For leaders
Quick start: deploying cost per accepted change in 90 days
A sequenced playbook for engineering and finance leaders. Pilot on one team, ship a defensible number to your CFO in 90 days, and have a real trend line by quarter two. The order matters more than the perfection of any single step.
Before you start
Three things make or break this pilot. None of them are about the formula.
- Pick one team, not the whole org. A 5–15 engineer team you can instrument quickly. Resist the "let's roll this out everywhere" urge — it will sink the pilot in accounting debates.
- Get a finance partner. One person who can value engineering time and reconcile model spend. Without them, the numerator will be hand-waved and the result will not survive a CFO conversation.
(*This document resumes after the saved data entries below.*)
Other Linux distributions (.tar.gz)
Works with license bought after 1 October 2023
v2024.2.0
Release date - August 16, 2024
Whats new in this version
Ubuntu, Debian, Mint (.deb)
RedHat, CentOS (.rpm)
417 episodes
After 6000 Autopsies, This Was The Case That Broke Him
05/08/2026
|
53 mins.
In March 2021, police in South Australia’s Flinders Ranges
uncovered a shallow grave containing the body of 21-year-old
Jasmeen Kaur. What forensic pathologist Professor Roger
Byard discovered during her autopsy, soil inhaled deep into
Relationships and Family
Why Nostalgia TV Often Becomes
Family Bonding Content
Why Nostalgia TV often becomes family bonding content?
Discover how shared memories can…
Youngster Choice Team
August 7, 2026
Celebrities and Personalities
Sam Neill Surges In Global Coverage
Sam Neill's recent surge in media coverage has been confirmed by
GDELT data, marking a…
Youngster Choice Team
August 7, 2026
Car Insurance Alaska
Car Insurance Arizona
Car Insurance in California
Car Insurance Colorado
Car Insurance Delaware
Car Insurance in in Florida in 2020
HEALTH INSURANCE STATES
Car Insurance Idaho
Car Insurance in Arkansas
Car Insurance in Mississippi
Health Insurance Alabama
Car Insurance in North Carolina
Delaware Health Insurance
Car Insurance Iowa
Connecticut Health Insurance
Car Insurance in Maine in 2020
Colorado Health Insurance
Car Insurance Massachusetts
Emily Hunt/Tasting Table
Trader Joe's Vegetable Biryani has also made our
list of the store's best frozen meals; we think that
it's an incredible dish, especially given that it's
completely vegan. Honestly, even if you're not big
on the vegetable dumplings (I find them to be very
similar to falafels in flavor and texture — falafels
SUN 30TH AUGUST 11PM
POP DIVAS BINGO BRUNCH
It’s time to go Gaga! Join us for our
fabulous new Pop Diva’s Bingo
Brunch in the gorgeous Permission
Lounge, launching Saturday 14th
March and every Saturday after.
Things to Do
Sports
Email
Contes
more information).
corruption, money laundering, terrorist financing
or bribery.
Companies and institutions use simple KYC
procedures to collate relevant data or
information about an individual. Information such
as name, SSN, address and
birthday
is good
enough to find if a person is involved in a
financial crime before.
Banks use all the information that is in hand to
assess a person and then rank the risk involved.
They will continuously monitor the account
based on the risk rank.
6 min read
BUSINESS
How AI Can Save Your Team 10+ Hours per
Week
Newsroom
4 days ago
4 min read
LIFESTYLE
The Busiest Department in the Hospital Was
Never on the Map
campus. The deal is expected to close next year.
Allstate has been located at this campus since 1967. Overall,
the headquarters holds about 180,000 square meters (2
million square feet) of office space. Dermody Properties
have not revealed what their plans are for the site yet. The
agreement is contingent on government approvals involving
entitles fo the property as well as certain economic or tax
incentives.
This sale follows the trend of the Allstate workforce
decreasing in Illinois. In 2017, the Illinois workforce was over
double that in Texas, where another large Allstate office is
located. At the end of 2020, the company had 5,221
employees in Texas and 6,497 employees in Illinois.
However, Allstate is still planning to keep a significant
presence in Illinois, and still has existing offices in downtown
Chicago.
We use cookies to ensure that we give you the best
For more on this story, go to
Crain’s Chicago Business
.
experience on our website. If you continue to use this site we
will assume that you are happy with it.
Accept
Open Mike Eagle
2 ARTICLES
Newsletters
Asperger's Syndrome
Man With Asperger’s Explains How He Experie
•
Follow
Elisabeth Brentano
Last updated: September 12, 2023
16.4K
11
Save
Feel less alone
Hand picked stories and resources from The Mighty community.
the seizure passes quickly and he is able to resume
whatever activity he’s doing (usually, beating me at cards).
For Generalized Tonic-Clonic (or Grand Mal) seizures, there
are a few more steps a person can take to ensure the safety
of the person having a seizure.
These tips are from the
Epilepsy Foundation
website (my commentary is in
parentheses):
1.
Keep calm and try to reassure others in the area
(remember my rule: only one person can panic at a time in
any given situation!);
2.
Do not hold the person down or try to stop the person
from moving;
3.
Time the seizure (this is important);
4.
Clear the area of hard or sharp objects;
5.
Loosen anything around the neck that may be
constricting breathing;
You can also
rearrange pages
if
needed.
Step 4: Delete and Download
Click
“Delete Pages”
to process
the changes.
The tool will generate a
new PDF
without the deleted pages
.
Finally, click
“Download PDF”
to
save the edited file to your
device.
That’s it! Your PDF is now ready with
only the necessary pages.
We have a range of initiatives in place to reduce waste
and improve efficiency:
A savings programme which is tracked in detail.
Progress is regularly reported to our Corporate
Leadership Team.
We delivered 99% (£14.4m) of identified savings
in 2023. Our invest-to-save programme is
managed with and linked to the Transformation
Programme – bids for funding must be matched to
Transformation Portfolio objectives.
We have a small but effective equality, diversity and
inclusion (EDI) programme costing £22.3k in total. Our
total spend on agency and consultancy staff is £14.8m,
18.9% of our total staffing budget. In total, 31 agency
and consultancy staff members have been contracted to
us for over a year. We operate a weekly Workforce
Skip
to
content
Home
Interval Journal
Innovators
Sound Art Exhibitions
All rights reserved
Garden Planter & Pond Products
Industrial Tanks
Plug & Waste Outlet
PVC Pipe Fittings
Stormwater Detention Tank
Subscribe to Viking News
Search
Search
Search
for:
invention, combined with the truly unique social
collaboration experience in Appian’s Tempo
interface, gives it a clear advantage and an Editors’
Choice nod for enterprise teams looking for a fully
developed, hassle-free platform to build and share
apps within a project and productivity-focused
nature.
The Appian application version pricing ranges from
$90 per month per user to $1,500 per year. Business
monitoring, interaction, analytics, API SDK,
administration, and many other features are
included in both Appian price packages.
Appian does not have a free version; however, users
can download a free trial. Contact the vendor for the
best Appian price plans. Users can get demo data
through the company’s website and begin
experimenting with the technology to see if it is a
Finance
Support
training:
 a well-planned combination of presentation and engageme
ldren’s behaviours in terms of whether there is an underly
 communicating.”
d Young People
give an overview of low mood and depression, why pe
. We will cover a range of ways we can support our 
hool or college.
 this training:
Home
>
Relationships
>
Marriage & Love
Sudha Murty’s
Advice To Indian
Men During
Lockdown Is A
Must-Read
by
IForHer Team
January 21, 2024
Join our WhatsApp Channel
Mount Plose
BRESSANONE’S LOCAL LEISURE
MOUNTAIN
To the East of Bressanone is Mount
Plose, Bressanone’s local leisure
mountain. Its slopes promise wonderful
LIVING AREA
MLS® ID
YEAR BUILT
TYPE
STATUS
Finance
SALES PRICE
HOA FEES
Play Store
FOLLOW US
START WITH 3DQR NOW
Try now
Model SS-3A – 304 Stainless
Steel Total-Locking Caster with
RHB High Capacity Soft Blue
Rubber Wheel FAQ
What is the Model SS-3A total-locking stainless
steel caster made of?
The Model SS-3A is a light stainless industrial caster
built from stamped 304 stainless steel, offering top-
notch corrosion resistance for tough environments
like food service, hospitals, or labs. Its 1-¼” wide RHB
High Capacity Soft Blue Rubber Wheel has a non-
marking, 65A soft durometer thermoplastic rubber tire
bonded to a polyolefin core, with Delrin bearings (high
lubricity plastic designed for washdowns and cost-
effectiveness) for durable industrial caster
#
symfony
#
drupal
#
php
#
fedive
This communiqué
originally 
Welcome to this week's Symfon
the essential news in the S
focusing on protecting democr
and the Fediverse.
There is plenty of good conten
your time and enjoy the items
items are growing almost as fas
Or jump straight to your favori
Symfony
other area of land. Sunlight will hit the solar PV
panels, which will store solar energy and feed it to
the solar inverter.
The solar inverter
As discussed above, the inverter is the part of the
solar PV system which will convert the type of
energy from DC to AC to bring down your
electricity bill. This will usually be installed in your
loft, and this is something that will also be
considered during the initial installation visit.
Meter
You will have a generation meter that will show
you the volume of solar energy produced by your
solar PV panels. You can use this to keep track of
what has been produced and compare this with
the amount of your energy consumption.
- Name a single owner. One person responsible for the measurement. Distributing the work distributes the failure.
Week 1 — Decide
Pick the team
Choose a team that (a) has been using AI tooling for at least one full quarter, (b) ships to production regularly, and (c) has a manager who will champion the measurement. The first pilot is as much a political case study as a numerical one — a team with friction will produce a measurement no one trusts.
Pick the window
| Team size | Recommended window |
|---|---|
| 3–10 engineers | Quarterly |
| 10–30 engineers | Monthly |
| 30+ engineers | Monthly, with quarterly executive review |
The constraint is statistical: cost per accepted change stabilizes around 25–100 accepted change units. Smaller teams need longer windows to hit that count. See the guide on how to use the metric for the variance reasoning.
Name the owner and the sponsor
Owner: an engineering manager, platform lead, or DevEx engineer who will gather the inputs each window. Sponsor: a VP or director whose budget conversations will be reshaped by the result. Without a sponsor, the number gets computed and ignored.
Decide what "accepted change" means in your repo
The default is a merged commit to your production branch, size-normalized via the 500-LOC rule. If you use a different convention (e.g., shipped feature flag, deployed increment), pick it now and document it. The rule must be the same every window; switching mid-pilot invalidates the trend.
Weeks 2–3 — Capture the baseline
Aim for one or two completed windows of historical data. You do not need perfect numbers; you need a defensible accounting that you can repeat without changes.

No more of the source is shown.